Suppose I write a program in C/C++ and create an array of certain size. I want to keep that permanently even if I switch off the computer and later access it. Is there a way to do that? If so do let me know and also after saving it, how to access it.
Save the data to a file and load it on programm start.
Say you create a vector of MAX size for a string:
char * str = (char *) malloc( MAX );
At some point, you fill it with some data:
strcpy( str, "Useful data in the form of a string" );
Finally, at the program's end, you save it to a file:
FILE * f = fopen( "data.bin", "wb" );
fwrite( str, 1, MAX, f );
fclose( f );
At the beginning of the next execution, you'd like to load it:
char * str = (char *) malloc( MAX );
FILE * f = fopen( "data.bin", "rb" );
fread( str, 1, MAX, f );
fclose( f );
This solution has a few shortcomings: for example your data will be only useful for the computer in which you saved it. If you want portability, then you should use text and XML: http://www.jclark.com/xml/expat.html
Hope this helps.
You could use a memory mapped file and use offsets in the memory mapped file in place of pointers. You would have to implement your own dynamic block allocation management in the memory mapped file.

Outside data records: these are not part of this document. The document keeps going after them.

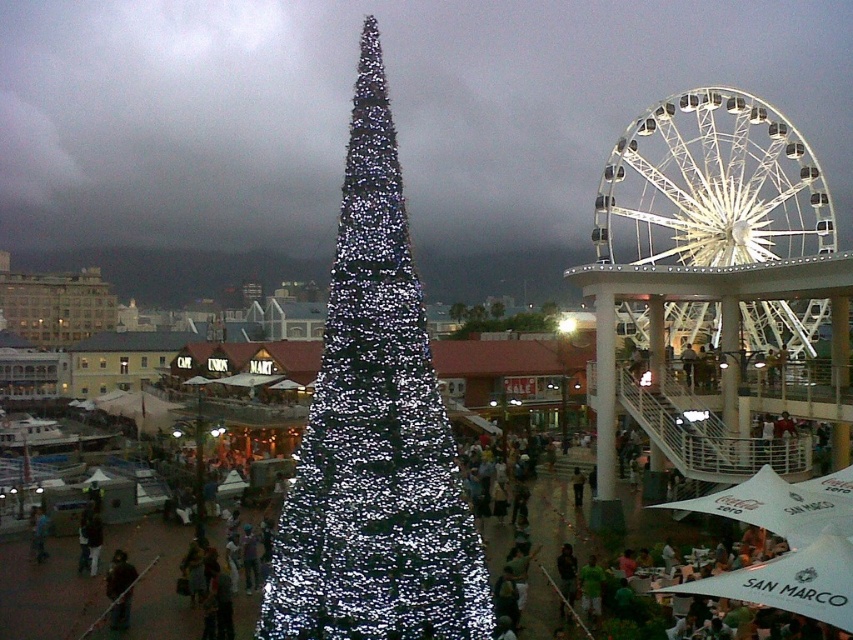 Question: Which point is farther to the camera?

Choices:
 (A) white metallic ferris wheel at upper right
 (B) illuminated plastic tree at center
 (C) iridescent metallic christmas tree at center
 (D) dark brown leather jacket at lower left

Answer: (B)

Question: Based on their relative distances, which object is nearer to the dark brown leather jacket at lower left?

Choices:
 (A) iridescent metallic christmas tree at center
 (B) illuminated plastic tree at center
 (C) white metallic ferris wheel at upper right

Answer: (A)

Question: Which object is positioned farthest from the dark brown leather jacket at lower left?

Choices:
 (A) white metallic ferris wheel at upper right
 (B) illuminated plastic tree at center
 (C) iridescent metallic christmas tree at center

Answer: (B)

Question: Can you confirm if white metallic ferris wheel at upper right is positioned above illuminated plastic tree at center?

Choices:
 (A) no
 (B) yes

Answer: (B)

Question: Does iridescent metallic christmas tree at center have a lesser width compared to dark brown leather jacket at lower left?

Choices:
 (A) no
 (B) yes

Answer: (A)

Question: Is iridescent metallic christmas tree at center closer to the viewer compared to dark brown leather jacket at lower left?

Choices:
 (A) yes
 (B) no

Answer: (A) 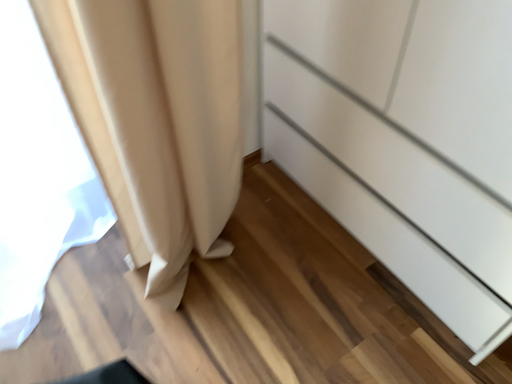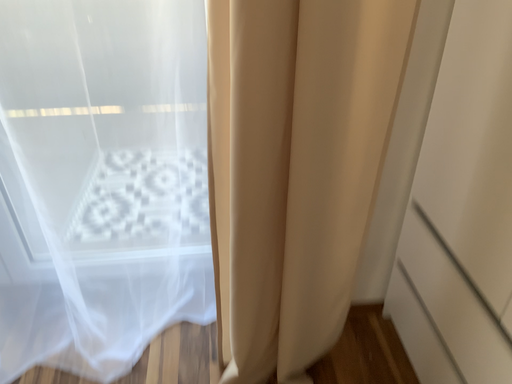 Question: Which way did the camera rotate in the video?

Choices:
 (A) rotated downward
 (B) rotated upward

Answer: (B) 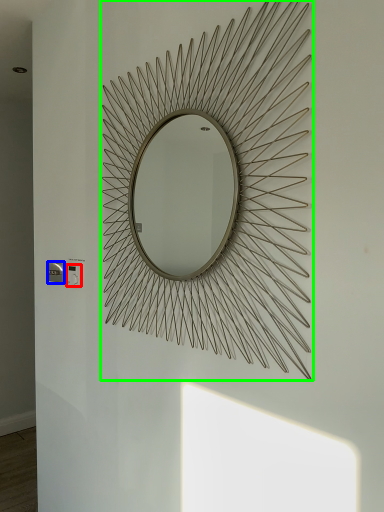 Question: Estimate the real-world distances between objects in this image. Which object is closer to electric outlet (highlighted by a red box), electric outlet (highlighted by a blue box) or mirror (highlighted by a green box)?

Choices:
 (A) electric outlet
 (B) mirror

Answer: (A) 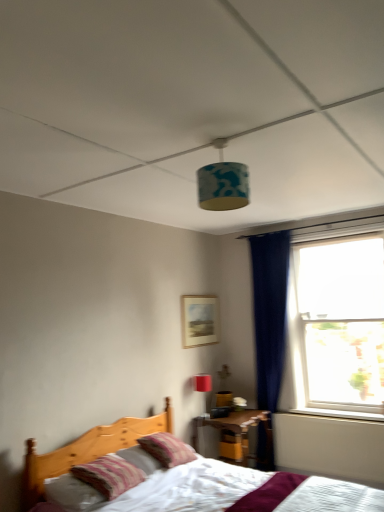 Question: In terms of width, does transparent glass window at right look wider or thinner when compared to matte red table lamp at upper center?

Choices:
 (A) thin
 (B) wide

Answer: (B)

Question: Considering the positions of transparent glass window at right and matte red table lamp at upper center in the image, is transparent glass window at right taller or shorter than matte red table lamp at upper center?

Choices:
 (A) tall
 (B) short

Answer: (A)

Question: Which object is positioned farthest from the matte red table lamp at upper center?

Choices:
 (A) transparent glass window at right
 (B) wooden nightstand at lower center
 (C) striped fabric pillow at lower left, acting as the 1th pillow starting from the front
 (D) matte wooden picture frame at center
 (E) white plastic window sill at lower right

Answer: (C)

Question: Which of these objects is positioned farthest from the striped fabric pillow at lower left, acting as the 1th pillow starting from the front?

Choices:
 (A) matte wooden picture frame at center
 (B) striped fabric pillow at center, arranged as the 1th pillow when viewed from the back
 (C) blue fabric lampshade at center
 (D) white plastic window sill at lower right
 (E) wooden nightstand at lower center

Answer: (D) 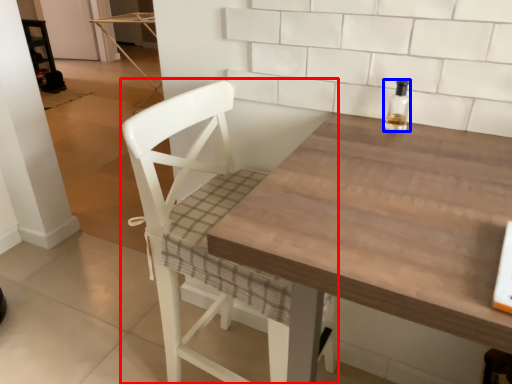 Question: Which of the following is the closest to the observer, chair (highlighted by a red box) or bottle (highlighted by a blue box)?

Choices:
 (A) chair
 (B) bottle

Answer: (A) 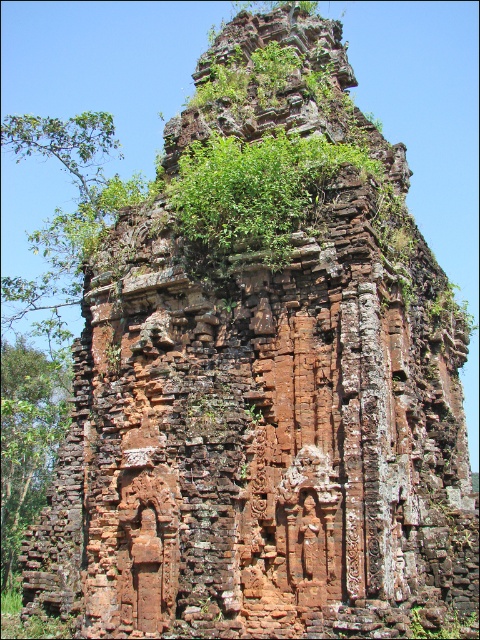 You are standing in front of the ancient stone structure and want to take a photo of the green leafy plant at center and the green leafy tree at left. Which one will appear closer to you in the photo?

The green leafy plant at center will appear closer to you in the photo because it is in front of the green leafy tree at left.

You are an archaeologist examining the ancient stone structure. You notice two green leafy plants here. Which one is shorter between the green leafy plant at center and the green leafy tree at left?

The green leafy plant at center is not as tall as the green leafy tree at left, so the green leafy plant at center is shorter. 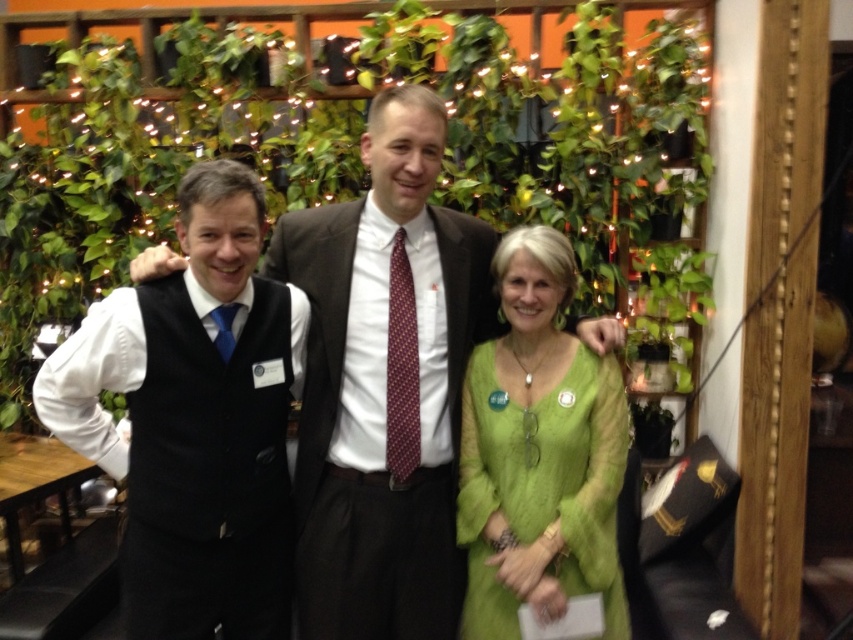 You are a photographer setting up for a group photo. You have a matte black vest at left and a green sheer dress at center in your viewfinder. Which clothing item appears taller in the frame?

The matte black vest at left appears taller than the green sheer dress at center in the frame.

You are a photographer setting up for a group photo. You need to ensure that the dark brown wool suit at center and the green sheer dress at center are both visible in the frame. Given their sizes, which one might require more space to accommodate in the composition?

The dark brown wool suit at center is larger in size than the green sheer dress at center, so it would require more space to accommodate in the composition.

You are a photographer adjusting the camera settings for a group photo. The camera has a focus range of 7 inches. You need to ensure that both the matte black vest at left and the green sheer dress at center are in focus. Can the camera focus on both objects simultaneously?

The matte black vest at left is 7.47 inches from the green sheer dress at center. Since the distance between them exceeds the camera focus range of 7 inches, the camera cannot focus on both objects simultaneously. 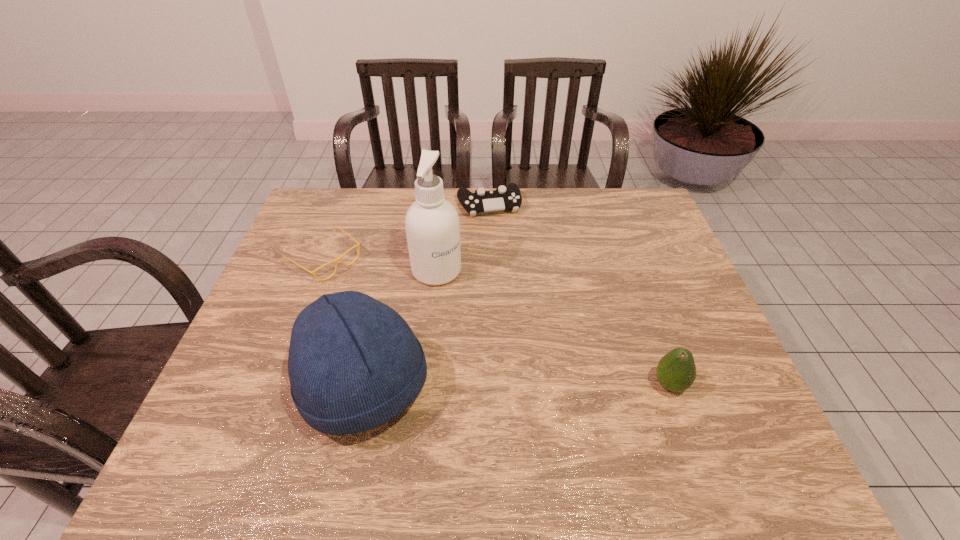 This screenshot has height=540, width=960. I want to click on the fourth shortest object, so click(354, 363).

You are a GUI agent. You are given a task and a screenshot of the screen. Output one action in this format:
    pyautogui.click(x=<x>, y=<y>)
    Task: Click on the rightmost object
    This screenshot has width=960, height=540.
    Given the screenshot: What is the action you would take?
    pyautogui.click(x=676, y=371)

This screenshot has height=540, width=960. I want to click on avocado, so click(676, 371).

The width and height of the screenshot is (960, 540). What are the coordinates of `cleansing agent` in the screenshot? It's located at (432, 225).

You are a GUI agent. You are given a task and a screenshot of the screen. Output one action in this format:
    pyautogui.click(x=<x>, y=<y>)
    Task: Click on the farthest object
    The height and width of the screenshot is (540, 960).
    Given the screenshot: What is the action you would take?
    [x=502, y=198]

At what (x,y) coordinates should I click in order to perform the action: click on control. Please return your answer as a coordinate pair (x, y). The width and height of the screenshot is (960, 540). Looking at the image, I should click on click(x=502, y=198).

I want to click on the shortest object, so click(x=338, y=259).

Where is `blank area located 0.110m on the right of the skullcap`? The width and height of the screenshot is (960, 540). blank area located 0.110m on the right of the skullcap is located at coordinates (478, 387).

Identify the location of free space located on the back of the third tallest object. The height and width of the screenshot is (540, 960). click(x=650, y=329).

Identify the location of vacant space situated on the front label of the tallest object. This screenshot has height=540, width=960. (543, 369). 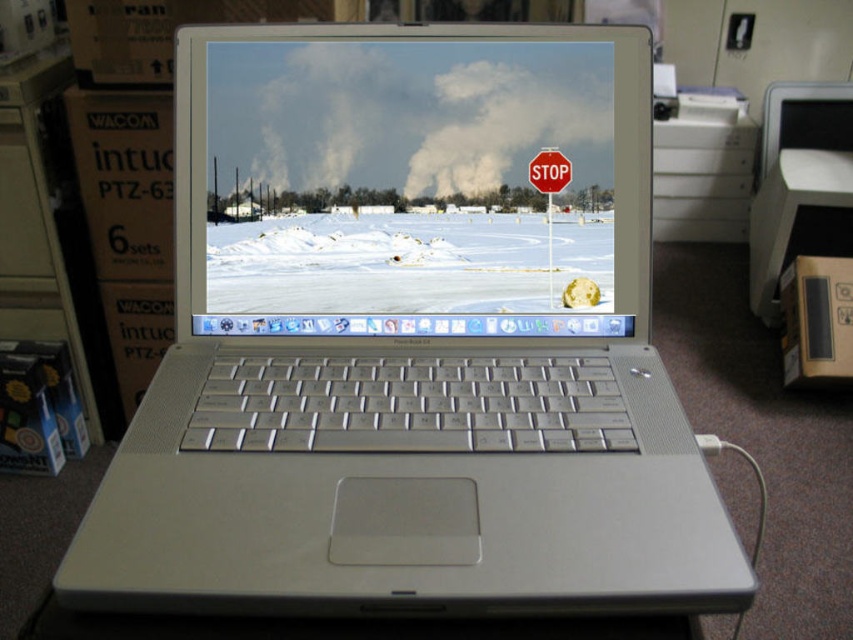 You are designing a new laptop screen with a stop sign overlay. The matte plastic screen at center and metallic red stop sign at center must be placed on the screen. Given that the laptop screen is 13 inches wide, can both elements fit side by side without overlapping?

The distance between the matte plastic screen at center and metallic red stop sign at center is 5.42 inches. Since the laptop screen is 13 inches wide, both elements can fit side by side without overlapping as 5.42 inches is less than 13 inches.

You are an office worker who needs to check the position of the matte plastic screen at center and the metallic red stop sign at center on your laptop screen. From your perspective, which object is located to the left?

The matte plastic screen at center is positioned on the left side of metallic red stop sign at center, so the matte plastic screen at center is located to the left.

You are an office worker who needs to print a document. You see the matte plastic screen at center and the metallic red stop sign at center on your laptop screen. Which object takes up more horizontal space on the screen?

The matte plastic screen at center has a greater width than the metallic red stop sign at center, so the matte plastic screen at center takes up more horizontal space on the screen. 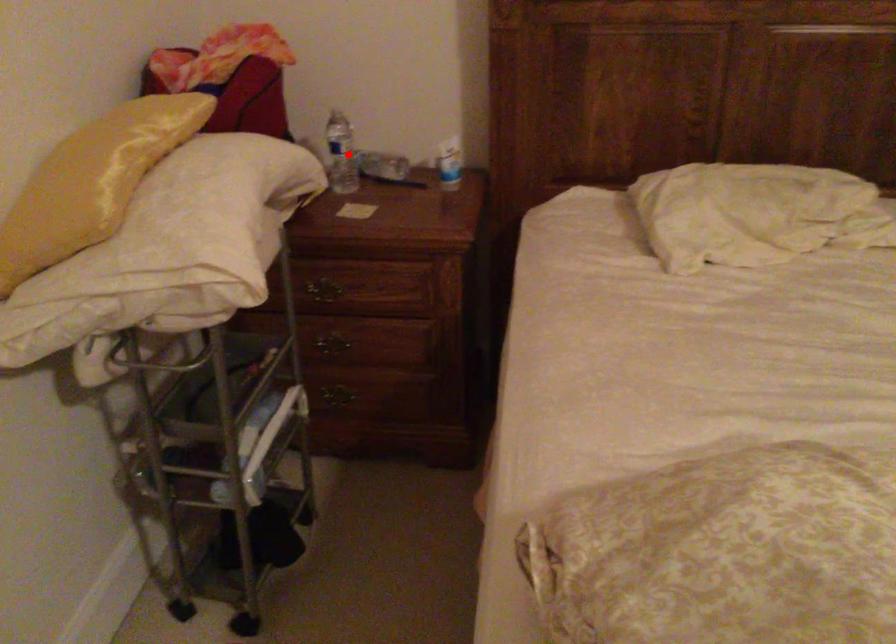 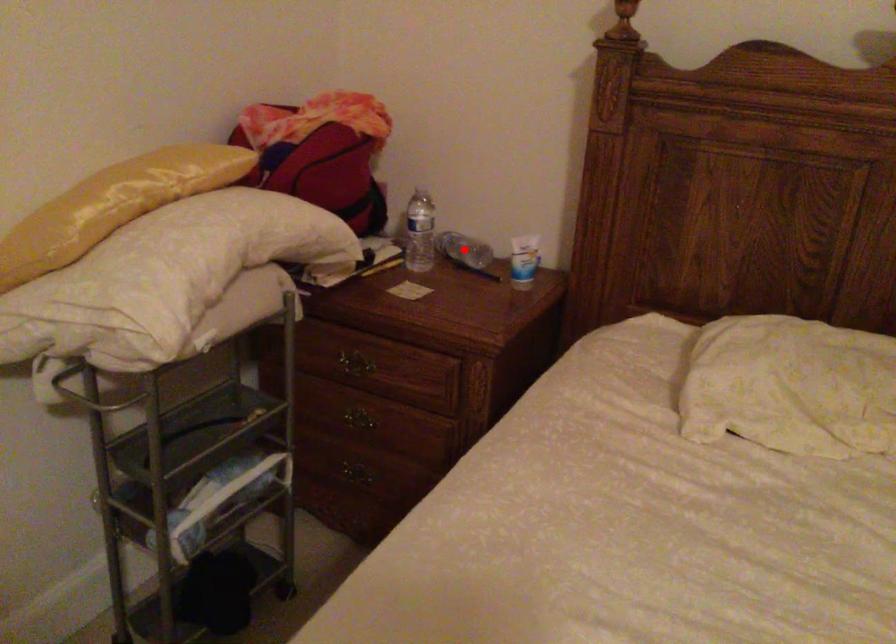 I am providing you with two images of the same scene from different viewpoints. A red point is marked on the first image and another point is marked on the second image. Do the highlighted points in image1 and image2 indicate the same real-world spot?

No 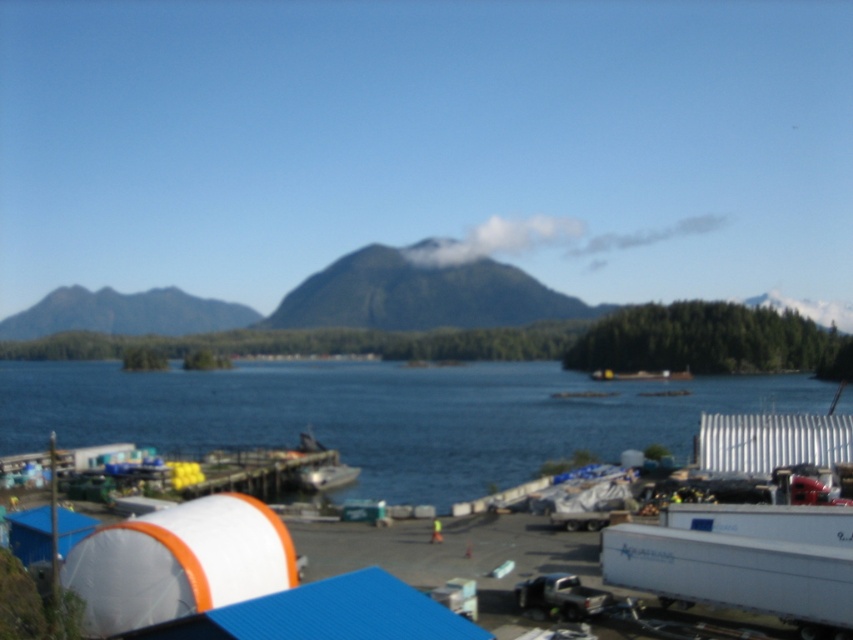 Question: Which is farther from the blue water at center?

Choices:
 (A) green textured mountain at upper left
 (B) green grassy mountain at center

Answer: (A)

Question: Which object appears farthest from the camera in this image?

Choices:
 (A) green textured mountain at upper left
 (B) blue water at center

Answer: (A)

Question: From the image, what is the correct spatial relationship of green grassy mountain at center in relation to green textured mountain at upper left?

Choices:
 (A) left
 (B) right

Answer: (B)

Question: Which of these objects is positioned closest to the blue water at center?

Choices:
 (A) green textured mountain at upper left
 (B) green grassy mountain at center

Answer: (B)

Question: Is green grassy mountain at center smaller than green textured mountain at upper left?

Choices:
 (A) yes
 (B) no

Answer: (B)

Question: Does blue water at center have a smaller size compared to green grassy mountain at center?

Choices:
 (A) no
 (B) yes

Answer: (A) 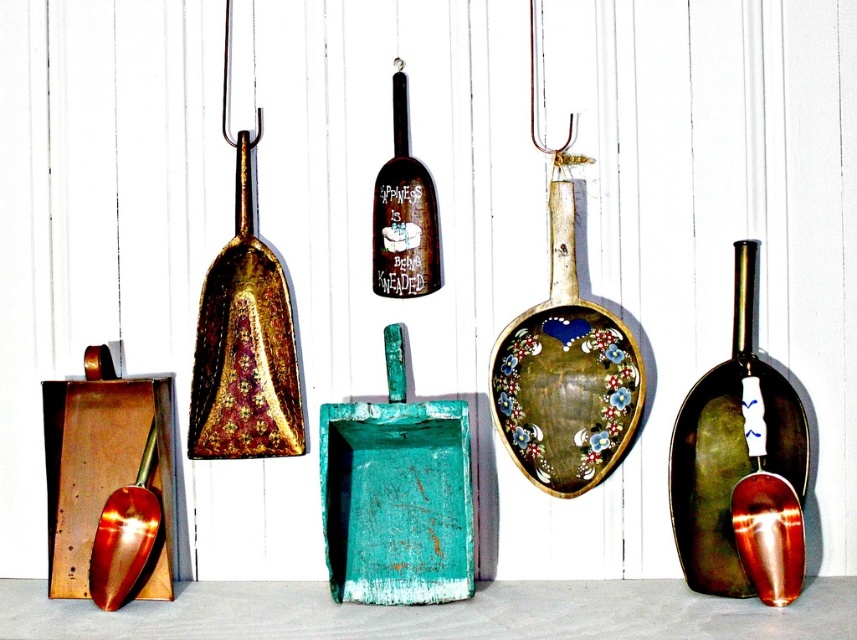 Can you confirm if shiny metallic shovel at right is smaller than brushed gold shovel at lower left?

No.

Does shiny metallic shovel at right lie behind brushed gold shovel at lower left?

No, it is not.

Who is more forward, (774, 371) or (130, 582)?

Point (130, 582)

Find the location of a particular element. This screenshot has width=857, height=640. shiny metallic shovel at right is located at coordinates (740, 468). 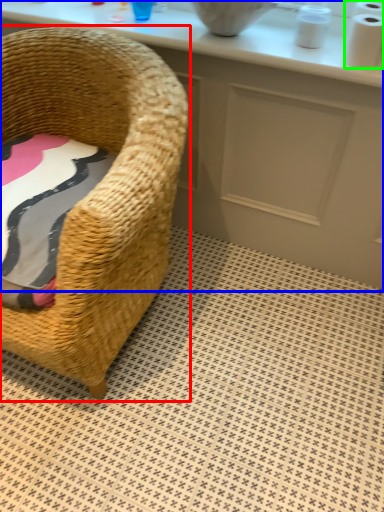 Question: Estimate the real-world distances between objects in this image. Which object is closer to chair (highlighted by a red box), counter (highlighted by a blue box) or toilet paper (highlighted by a green box)?

Choices:
 (A) counter
 (B) toilet paper

Answer: (A) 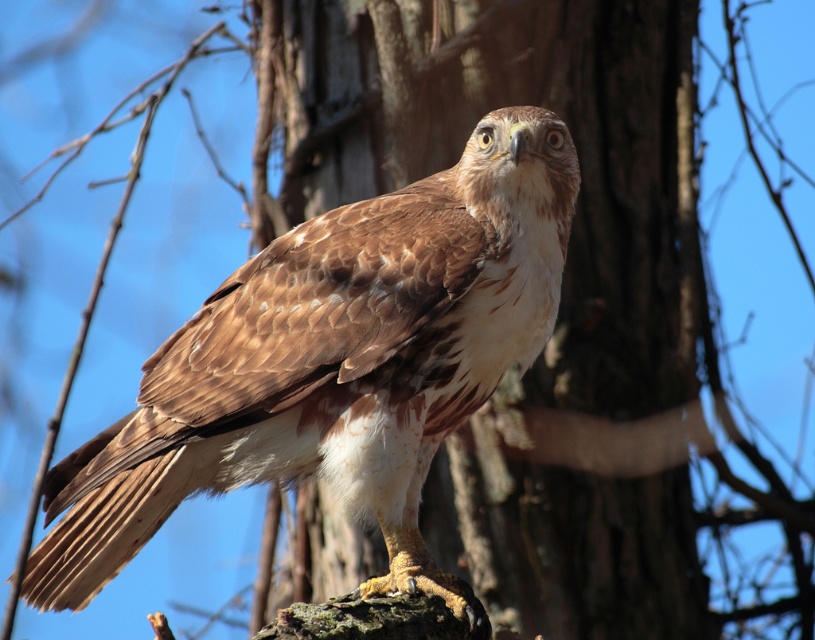 Question: Is brown rough bark at center to the left of brown feathered eagle at center from the viewer's perspective?

Choices:
 (A) yes
 (B) no

Answer: (B)

Question: Among these objects, which one is nearest to the camera?

Choices:
 (A) brown feathered eagle at center
 (B) brown rough bark at center

Answer: (A)

Question: Does brown rough bark at center appear on the left side of brown feathered eagle at center?

Choices:
 (A) yes
 (B) no

Answer: (B)

Question: Is brown rough bark at center below brown feathered eagle at center?

Choices:
 (A) no
 (B) yes

Answer: (A)

Question: Which object appears closest to the camera in this image?

Choices:
 (A) brown rough bark at center
 (B) brown feathered eagle at center

Answer: (B)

Using offsets would be less efficient than pointers. But you would load and save the data structure in a snap.
It is possible to avoid the use of offset and use real pointers instead. To do this, you save the pointer value to the memory mapped file when you close the memory mapped file. When you load the memory mapped file, you would then have to adjust all pointers in the data structure by adding the offset of the pointer to the memory mapped file.
If the data structure is small, you could do it in one pass when the file is mapped into memory. If the data structure is big, you could do it in a lazy way and only fix pointers of struct when you access them for the first time.
Related
I have an unsigned char array in c++, and I want to save it's bits into a file.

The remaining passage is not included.